Esophageal motility disorders are a large group of pathologic conditions that involve both primary and secondary disorders of esophageal contraction (1). Motility disorders are considered to be primary if symptoms, such as dysphagia and chest pain, originate from the esophagus, and no other cause can be identified (1). The main primary conditions are achalasia, diffuse (distal) esophageal spasm, nutcracker esophagus, and hypertensive lower esophageal sphincter (1). The evaluation of esophageal motility disorders is mainly based on the use of manometry, and their classification is made according to the Chicago Classification system, which utilizes high-resolution manometry (HRM) (2). Although there is a fair amount of evidence for some of these disorders, such as achalasia, the data on others is not as granular.
Bibliometric citation analysis is a quantitative method that uses the number of citations received by scientific articles to develop citation ranking lists, in order to assess the quality and scientific impact of those articles (3). A publication receives a citation when another peer-reviewed publication references it. By establishing citation ranking lists, we can identify the most influential articles on a specific topic or scientific discipline and their impact on clinical practice. Bibliometric analysis can also provide insight into how our understanding of those topics or disciplines has evolved over the years (3).
In recent years, bibliometric citation analysis has been used to identify the most influential articles in various medical disciplines and specialties, such as plastic (4), orthopaedic (5), general (6), and emergency general surgery (7) as well as oncology (8). To date, the only bibliometric analysis in the field of esophageal diseases is on the topic of esophageal cancer (9). The purpose of this study is to determine which articles are the most cited and, therefore, influential on the subject of esophageal motility disorders and to examine how our understanding of these diseases has changed over time. It also aims to serve as a concise reference for the most cited papers on the subject.

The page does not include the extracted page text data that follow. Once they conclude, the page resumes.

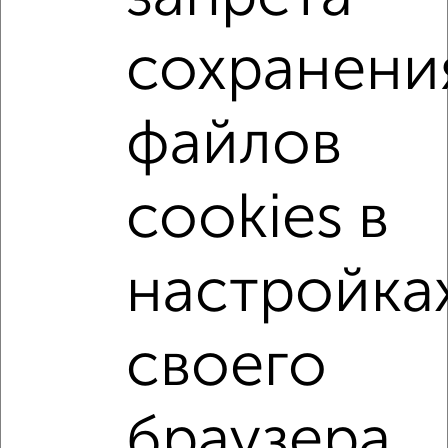
до 30 лет.
Сайт работает во многих городах России.
сохранени
Сколько стоит купить студию квартиру в Симферополе?
Цена недвижимости: мин. от
7125300
руб. до макс.
файлов
9195900
руб.
Средняя цена:
8157550
руб.
cookies в
Цена за м2: от
203580
руб. до
204353
руб.
Средняя цена за м2:
203938
руб.
настройка
Площадь: от
35
м2 до
45
м2
Средняя площадь:
40
м2
своего
↑ НАВЕРХ К МЕНЮ
Однокомнатные
Двухкомнатные
Трехкомнатные
4‑комнатные
браузера.
Квартиры студии
От застройщика
Без посредников
Вторичное жилье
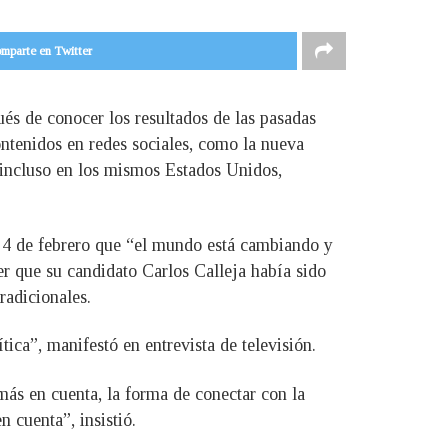
mparte en Twitter
ués de conocer los resultados de las pasadas
ontenidos en redes sociales, como la nueva
, incluso en los mismos Estados Unidos,
s 4 de febrero que “el mundo está cambiando y
er que su candidato Carlos Calleja había sido
radicionales.
ca”, manifestó en entrevista de televisión.
más en cuenta, la forma de conectar con la
 cuenta”, insistió.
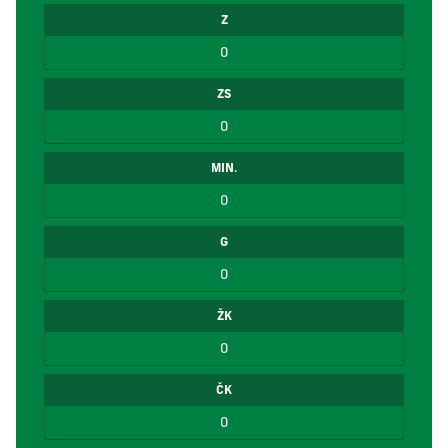
Z
0
ZS
0
MIN.
0
G
0
ŽK
0
ČK
0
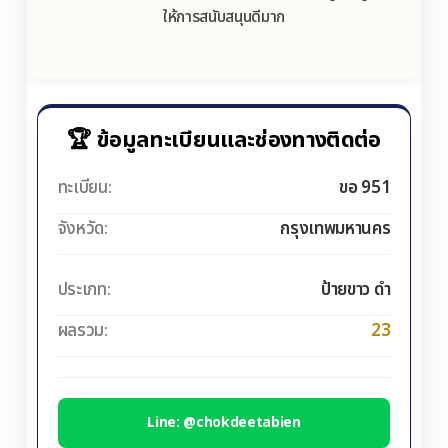
ให้การสนับสนุนดีมาก
🏆 ข้อมูลทะเบียนและช่องทางติดต่อ
ทะเบียน:
ขอ 951
จังหวัด:
กรุงเทพมหานคร
ประเภท:
ป้ายขาว ดำ
ผลรวม:
23
Line: @chokdeetabien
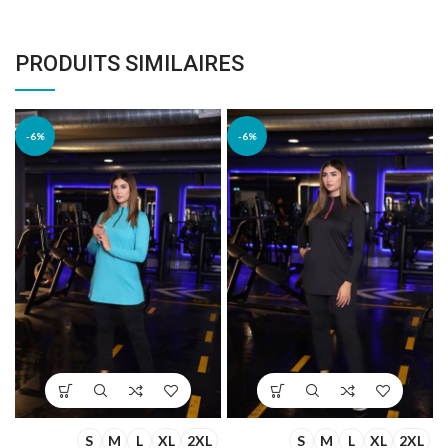
PRODUITS SIMILAIRES
-6%
-6%
S
M
L
XL
2XL
S
M
L
XL
2XL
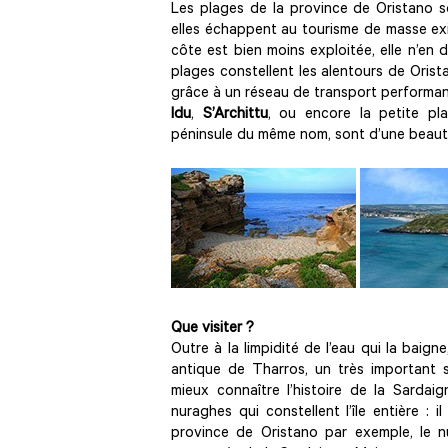
Les plages de la province de Oristano s
elles échappent au tourisme de masse exist
côte est bien moins exploitée, elle n’e
plages constellent les alentours de Orista
grâce à un réseau de transport performan
Idu
,
S’Archittu
, ou encore la petite pl
péninsule du même nom, sont d’une beauté
Que visiter ?
Outre à la limpidité de l’eau qui la baigne
antique de Tharros, un très important s
mieux connaître l’histoire de la Sardai
nuraghes qui constellent l’île entière : 
province de Oristano par exemple, le 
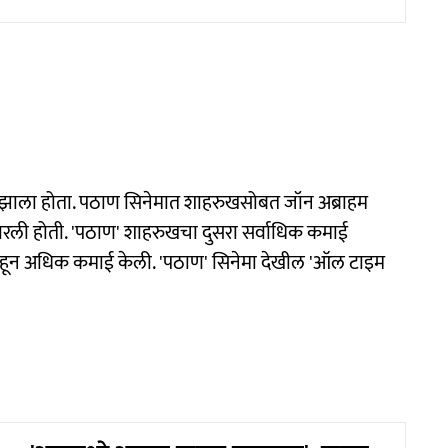
झाला होता. पठाण सिनेमात शाहरुखसोबत जॉन अब्राहम
कारली होती. 'पठाण' शाहरुखचा दुसरा सर्वाधिक कमाई
ींहून अधिक कमाई केली. 'पठाण' सिनेमा देखील 'ऑल टाइम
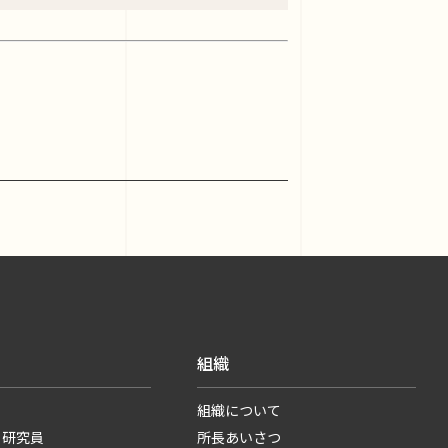
組織
組織について
・研究員
所長あいさつ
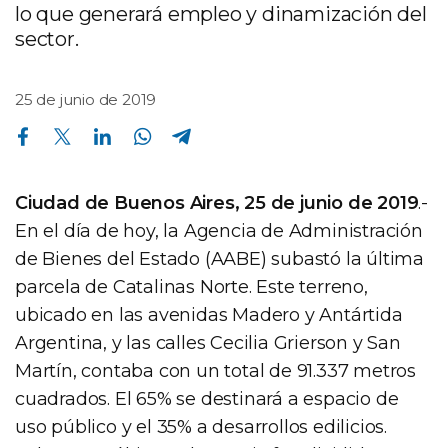
lo que generará empleo y dinamización del
sector.
25 de junio de 2019
Compartir en Facebook
Compartir en Twitter
Compartir en Linkedin
Compartir en Whatsapp
Compartir en Telegram
Ciudad de Buenos Aires, 25 de junio de 2019
.-
En el día de hoy, la Agencia de Administración
de Bienes del Estado (AABE) subastó la última
parcela de Catalinas Norte. Este terreno,
ubicado en las avenidas Madero y Antártida
Argentina, y las calles Cecilia Grierson y San
Martín, contaba con un total de 91.337 metros
cuadrados. El 65% se destinará a espacio de
uso público y el 35% a desarrollos edilicios.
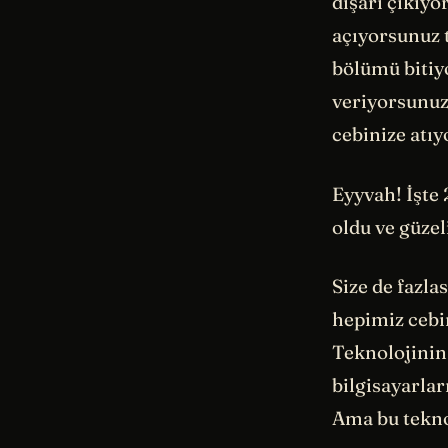
dışarı çıkıyo
açıyorsunuz t
bölümü bitiy
veriyorsunuz
cebinize atıy
Eyyvah! İşte
oldu ve güze
Size de fazla
hepimiz cebi
Teknolojinin 
bilgisayarlar
Ama bu teknol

The Web of Science citation indexing database and research platform of Clarivate Analytics was used to perform the study. The search strategy was to identify articles that contained specific search terms/keywords in their title, abstract or topic. After independent trial searches by two authors (P Kapsampelis, D Schizas), the following keywords were agreed upon and used in the final search: (esophag* OR oesophag*) AND (achalasia OR motility OR dysmotility OR spasm OR peristal* OR hypercontract* OR nutcracker OR hypertens* OR hypotens* OR sphincter* OR contraction* OR manometry OR dysphagia OR obstruction). The search was set to include results from all the databases within the Web of Science and all available years [1900–2018]. Also, it was set to include articles written only in the English language. The final search date was August 15th, 2018. This strategy is a modified version of the method initially developed by Paladugu and colleagues (6).

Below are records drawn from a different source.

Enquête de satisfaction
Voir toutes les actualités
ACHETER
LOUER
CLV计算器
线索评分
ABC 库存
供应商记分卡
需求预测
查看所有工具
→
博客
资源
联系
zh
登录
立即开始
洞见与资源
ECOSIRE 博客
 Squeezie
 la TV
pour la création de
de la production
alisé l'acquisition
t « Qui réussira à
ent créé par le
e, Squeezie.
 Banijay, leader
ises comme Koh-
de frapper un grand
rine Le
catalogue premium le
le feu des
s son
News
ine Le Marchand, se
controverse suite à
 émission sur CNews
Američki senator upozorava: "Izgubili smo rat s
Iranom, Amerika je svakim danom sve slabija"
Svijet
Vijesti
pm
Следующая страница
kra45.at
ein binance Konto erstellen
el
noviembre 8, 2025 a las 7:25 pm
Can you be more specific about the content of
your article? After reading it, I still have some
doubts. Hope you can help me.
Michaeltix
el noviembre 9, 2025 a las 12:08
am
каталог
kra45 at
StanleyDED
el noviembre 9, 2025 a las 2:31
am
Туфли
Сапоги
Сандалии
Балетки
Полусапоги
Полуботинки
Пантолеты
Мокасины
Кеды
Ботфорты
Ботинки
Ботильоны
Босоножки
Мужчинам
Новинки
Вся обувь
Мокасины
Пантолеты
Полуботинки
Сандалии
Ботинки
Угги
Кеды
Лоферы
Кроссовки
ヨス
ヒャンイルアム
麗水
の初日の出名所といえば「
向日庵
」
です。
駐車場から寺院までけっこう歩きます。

The returned results were sorted by the total number of citations, in descending order, and reviewed for inclusion, with the article with the most citations examined first. Papers focusing on esophageal motility disorders as their main topic and written in the English language were included. The exclusion criteria were: (I) articles written in any language other than English; (II) articles irrelevant to the subject; or (III) articles focusing on broader topics, such as esophageal and gastrointestinal diseases in general, without giving specific emphasis to esophageal motility disorders.

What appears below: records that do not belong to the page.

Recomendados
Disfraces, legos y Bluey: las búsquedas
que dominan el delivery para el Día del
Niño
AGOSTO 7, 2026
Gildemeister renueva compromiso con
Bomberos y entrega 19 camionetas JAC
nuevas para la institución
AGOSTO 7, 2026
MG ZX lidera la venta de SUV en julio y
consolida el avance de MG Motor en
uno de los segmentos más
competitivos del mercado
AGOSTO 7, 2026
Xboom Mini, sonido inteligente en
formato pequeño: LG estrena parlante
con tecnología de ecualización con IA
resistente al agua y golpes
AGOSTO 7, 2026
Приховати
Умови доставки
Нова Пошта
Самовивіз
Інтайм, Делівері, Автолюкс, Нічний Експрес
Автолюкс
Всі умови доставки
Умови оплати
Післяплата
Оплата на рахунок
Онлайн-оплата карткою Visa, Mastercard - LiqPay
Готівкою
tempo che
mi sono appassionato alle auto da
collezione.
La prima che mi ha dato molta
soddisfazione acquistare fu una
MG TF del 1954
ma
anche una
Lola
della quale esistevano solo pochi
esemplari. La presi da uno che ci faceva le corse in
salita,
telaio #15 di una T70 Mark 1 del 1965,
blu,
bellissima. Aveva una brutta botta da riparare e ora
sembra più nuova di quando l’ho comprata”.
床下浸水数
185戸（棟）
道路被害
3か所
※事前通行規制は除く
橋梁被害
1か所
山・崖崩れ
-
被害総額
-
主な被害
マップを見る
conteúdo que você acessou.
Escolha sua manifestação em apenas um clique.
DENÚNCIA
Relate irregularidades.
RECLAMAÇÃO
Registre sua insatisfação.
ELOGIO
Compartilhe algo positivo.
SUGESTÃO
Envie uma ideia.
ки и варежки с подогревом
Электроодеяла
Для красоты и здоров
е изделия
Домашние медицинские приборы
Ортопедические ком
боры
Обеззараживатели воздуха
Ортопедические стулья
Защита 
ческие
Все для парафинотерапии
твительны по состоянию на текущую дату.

Initially, two reviewers (P Kapsampelis, D Schizas) independently assessed abstracts for inclusion. Consequently, the two lists were compared and full manuscripts of articles were reviewed, when deemed necessary. After conflicts were resolved by a third author (DI Tsilimigras) and the list of 100 most cited papers was finalized, the full manuscripts of included papers were analyzed to extract the data of interest.
The 100 most cited articles were analyzed for title, names of first author and co-authors, institution and country of the first author, year of publication, total number of citations and citation rate. The ranking within the 100 most cited papers list was also recorded. The purpose of calculating the citation rate was to control for historical publication bias since older articles can accumulate more citations over time. In a method described by Powell et al. (10), the citation rate is calculated by dividing a publication’s number of citations by the number of years since its publication. Also, in the case of articles with same citation numbers, the ranking was done according to the citation rate and articles that received the same number of citations in a shorter period of time were ranked higher.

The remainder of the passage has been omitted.